Как же относится критик ко всем этим поступкам Луки?
В общем, положительно. Он считает, что житейски советы Луки Анне, Пеплу, Актёру, Наташе, Насте «законны и даже необходимы».
В чем же тогда дело?
Дело, оказывается, в том, что деятельность Луки в пьесе «выступает не как случайное облегчение того или другого затруднения, в котором может очутиться человек, а как принципиальная программа разрешения социальных противоречий». А поэтому Юзовский приходит к выводу, что «если житейски Лука прав, то жизненно он не прав», что если «эмпирически это правда, то принципиально это ложь» 194 194 Юзовский Ю. «На дне» М. Горького…, с. 116, 117.
.
Но противопоставление так называемой «житейской» правды правде «жизненной» само по себе неверно, недиалектично и, если угодно, бессмысленно.
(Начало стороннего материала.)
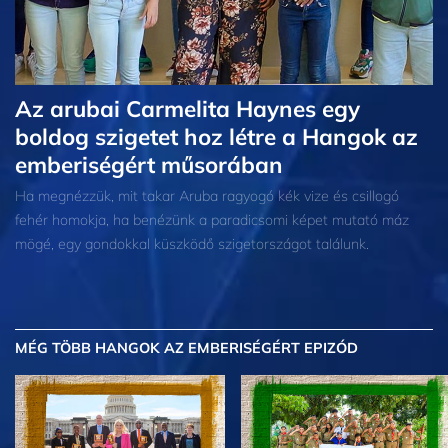
Az arubai Carmelita Haynes egy
boldog szigetet hoz létre a Hangok az
emberiségért műsorában
Ha megnézzük, mit takar Aruba ragyogó kék vize és csillogó
fehér homokja, ha benézünk a paradicsomi képet mutató máz
mögé, egy gondokkal küszködő szigetországot találunk.
MÉG TÖBB
HANGOK AZ EMBERISÉGÉRT EPIZÓD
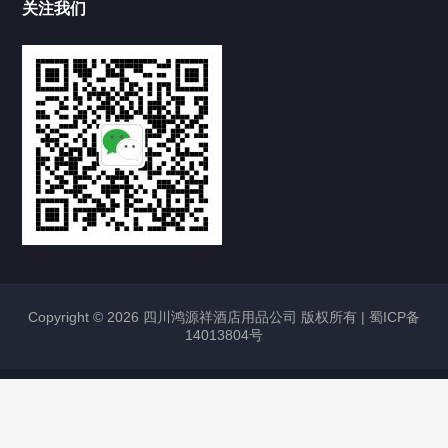
关注我们
Copyright © 2026 四川鸿源祥酒店用品公司 版权所有 |
蜀ICP备
14013804号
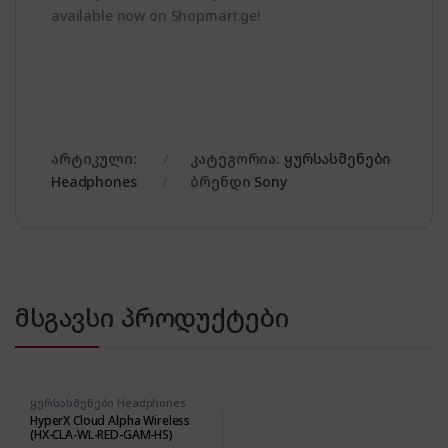
available now on Shopmart.ge!
არტიკული:
კატეგორია:
ყურსასმენები
Headphones
ბრენდი
Sony
მსგავსი პროდუქტები
ყურსასმენები Headphones
HyperX Cloud Alpha Wireless
(HX-CLA-WL-RED-GAM-HS)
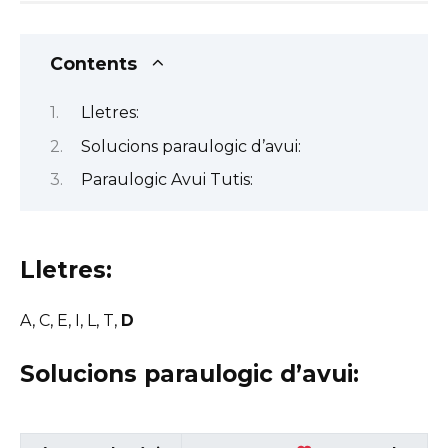
Contents
Lletres:
Solucions paraulogic d’avui:
Paraulogic Avui Tutis:
Lletres:
A, C, E, I, L, T,
D
Solucions paraulogic d’avui:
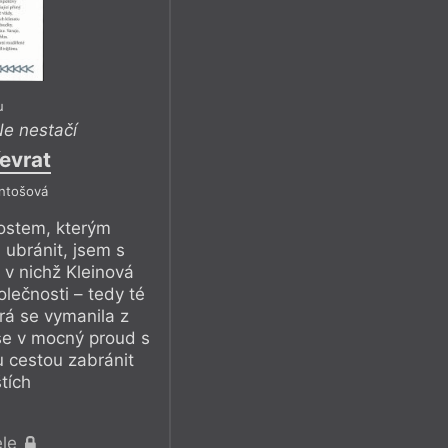
u
e nestačí
evrat
Antošová
ostem, kterým
 ubránit, jsem s
 v nichž Kleinová
lečnosti – tedy té
erá se vymanila z
se v mocný proud s
 cestou zabránit
tích
ele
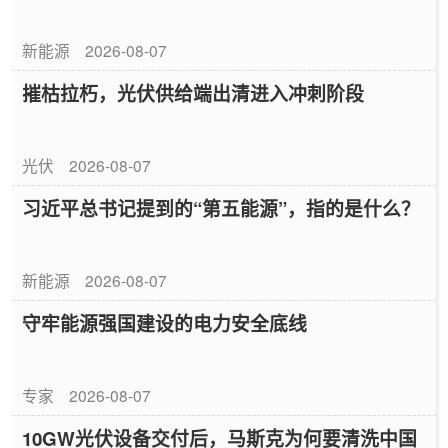
新能源
2026-08-07
摧枯拉朽，光伏供给端出清进入冲刺阶段
光伏
2026-08-07
习近平总书记提到的“第五能源”，指的是什么？
新能源
2026-08-07
守牢能源强国建设的电力安全底线
专家
2026-08-07
10GW光伏设备交付后，马斯克为何要清洗中国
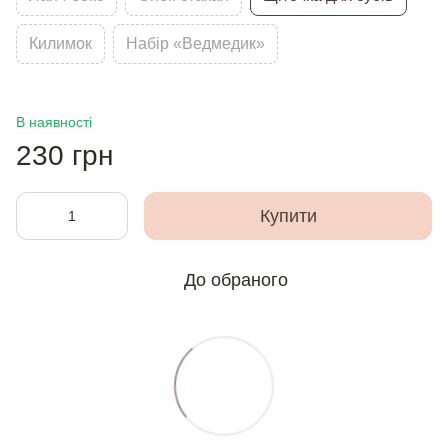
Килимок
Набір «Ведмедик»
В наявності
230 грн
Купити
До обраного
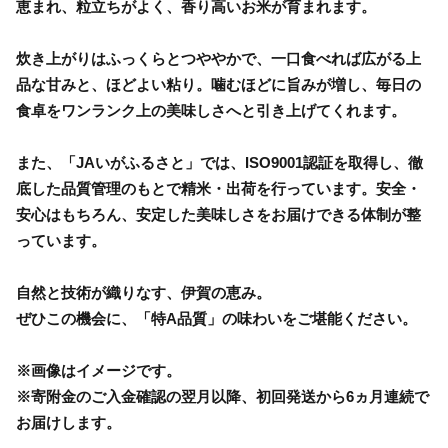
恵まれ、粒立ちがよく、香り高いお米が育まれます。
炊き上がりはふっくらとつややかで、一口食べれば広がる上
品な甘みと、ほどよい粘り。噛むほどに旨みが増し、毎日の
食卓をワンランク上の美味しさへと引き上げてくれます。
また、「JAいがふるさと」では、ISO9001認証を取得し、徹
底した品質管理のもとで精米・出荷を行っています。安全・
安心はもちろん、安定した美味しさをお届けできる体制が整
っています。
自然と技術が織りなす、伊賀の恵み。
ぜひこの機会に、「特A品質」の味わいをご堪能ください。
※画像はイメージです。
※寄附金のご入金確認の翌月以降、初回発送から6ヵ月連続で
お届けします。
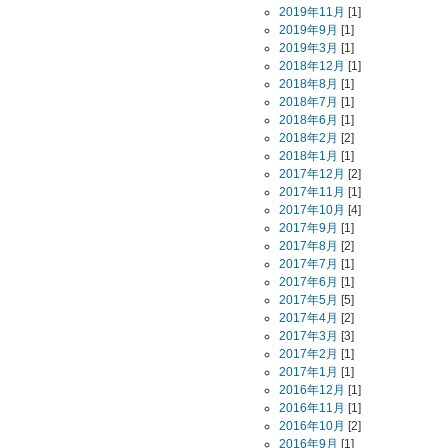
2019年11月
[1]
2019年9月
[1]
2019年3月
[1]
2018年12月
[1]
2018年8月
[1]
2018年7月
[1]
2018年6月
[1]
2018年2月
[2]
2018年1月
[1]
2017年12月
[2]
2017年11月
[1]
2017年10月
[4]
2017年9月
[1]
2017年8月
[2]
2017年7月
[1]
2017年6月
[1]
2017年5月
[5]
2017年4月
[2]
2017年3月
[3]
2017年2月
[1]
2017年1月
[1]
2016年12月
[1]
2016年11月
[1]
2016年10月
[2]
2016年9月
[1]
В конечном счете это есть не что иное, как отрыв слова от дела, существования от сущности, теории от практики, философии от жизни и т. д. Именно из противопоставлений такого рода рождалась подмена живой и непосредственной любви к человеку абстрактной любовью к человечеству, а служение принципам ставилось выше служения людям.
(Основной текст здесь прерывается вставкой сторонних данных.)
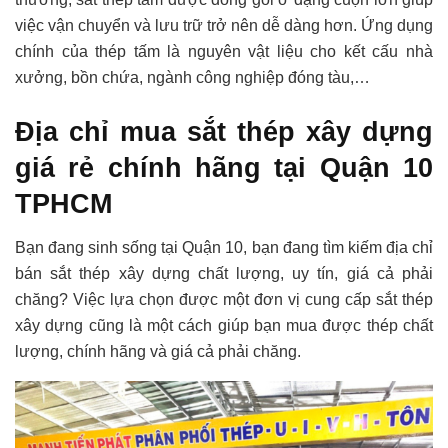
việc vận chuyển và lưu trữ trở nên dễ dàng hơn. Ứng dụng
chính của thép tấm là nguyên vật liệu cho kết cấu nhà
xưởng, bồn chứa, ngành công nghiệp đóng tàu,…
Địa chỉ mua sắt thép xây dựng
giá rẻ chính hãng tại Quận 10
TPHCM
Bạn đang sinh sống tại Quận 10, bạn đang tìm kiếm địa chỉ
bán sắt thép xây dựng chất lượng, uy tín, giá cả phải
chăng? Việc lựa chọn được một đơn vị cung cấp sắt thép
xây dựng cũng là một cách giúp bạn mua được thép chất
lượng, chính hãng và giá cả phải chăng.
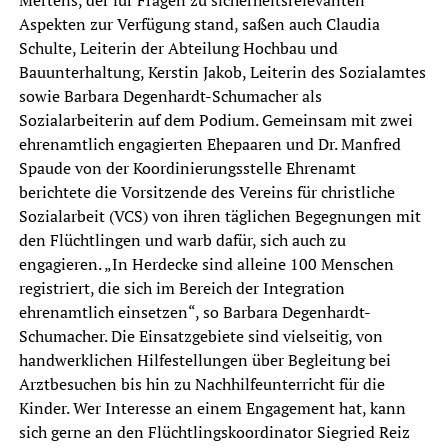
Mertens, der für Fragen zu sicherheitsrelevanten
Aspekten zur Verfügung stand, saßen auch Claudia
Schulte, Leiterin der Abteilung Hochbau und
Bauunterhaltung, Kerstin Jakob, Leiterin des Sozialamtes
sowie Barbara Degenhardt-Schumacher als
Sozialarbeiterin auf dem Podium. Gemeinsam mit zwei
ehrenamtlich engagierten Ehepaaren und Dr. Manfred
Spaude von der Koordinierungsstelle Ehrenamt
berichtete die Vorsitzende des Vereins für christliche
Sozialarbeit (VCS) von ihren täglichen Begegnungen mit
den Flüchtlingen und warb dafür, sich auch zu
engagieren. „In Herdecke sind alleine 100 Menschen
registriert, die sich im Bereich der Integration
ehrenamtlich einsetzen“, so Barbara Degenhardt-
Schumacher. Die Einsatzgebiete sind vielseitig, von
handwerklichen Hilfestellungen über Begleitung bei
Arztbesuchen bis hin zu Nachhilfeunterricht für die
Kinder. Wer Interesse an einem Engagement hat, kann
sich gerne an den Flüchtlingskoordinator Siegried Reiz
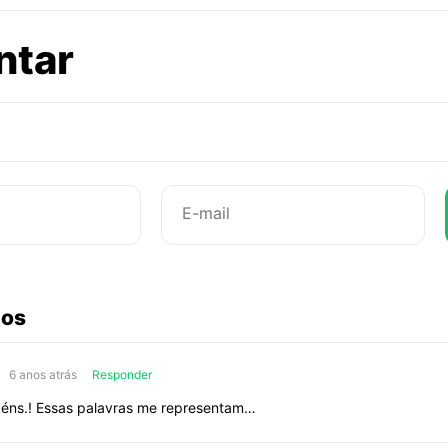
sobre
ntar
Mulher
sai
sim
para
dançar,
abaixo
ios
beber
sobre
Mulher
6 anos atrás
Responder
e
sai
éns.! Essas palavras me representam…
sim
para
По отношению к пьесе «На дне» такое противопоставление неверно особенно, так как ни на одно мгновение она не является натуралистическим изображением случайной житейской беды. Автор стремится потрясти зрителя не ужасом фактов, а их психологической сердцевиной. Так называемые «житейские» советы Луки, взятые не сами по себе, а в контексте событий, изображенных в пьесе, превращаются в «жизненные», обретают смысл и значение. К тому же, и это надобно подчеркнуть особо. Лука не дает ни одного совета, который носил бы случайный или беспринципный характер. Лука «для чего-то всегда говорит», как подметил еще Москвин 195 195 «Лука Москвина приносил с собою глубоко человеческую тему на «дно», — писал Б. Альперс в 1936 году. — Своим благодушным, благостным странником театр говорил в зрительный зал: «Не все здесь так мрачно и темно. И на «дне» живет человеческая улыбка, душевная теплота и вера в людей». — Альперс Б. Театральные очерки. М., 1977, т. 2, с. 287.
. В основе всех его советов и поступков лежит глубоко продуманная, проверенная собственным опытом определенная концепция, которой он следовал с завидным постоянством.